_TASK DATA_.

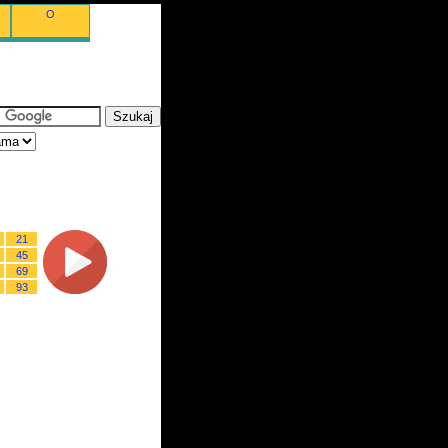
O
21
45
69
93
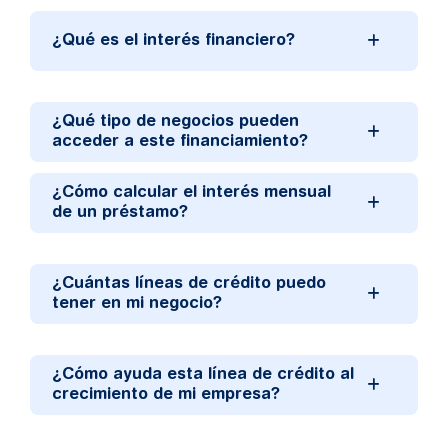
¿Qué es el interés financiero?
¿Qué tipo de negocios pueden
acceder a este financiamiento?
¿Cómo calcular el interés mensual
de un préstamo?
¿Cuántas líneas de crédito puedo
tener en mi negocio?
¿Cómo ayuda esta línea de crédito al
crecimiento de mi empresa?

_ASSIGNED TASK_. Repeat precisely the lines of the data starting at the one containing "de negocios pueden", last line included.

_WRITTEN RESPONSE_.
¿Qué tipo de negocios pueden
acceder a este financiamiento?
¿Cómo calcular el interés mensual
de un préstamo?
¿Cuántas líneas de crédito puedo
tener en mi negocio?
¿Cómo ayuda esta línea de crédito al
crecimiento de mi empresa?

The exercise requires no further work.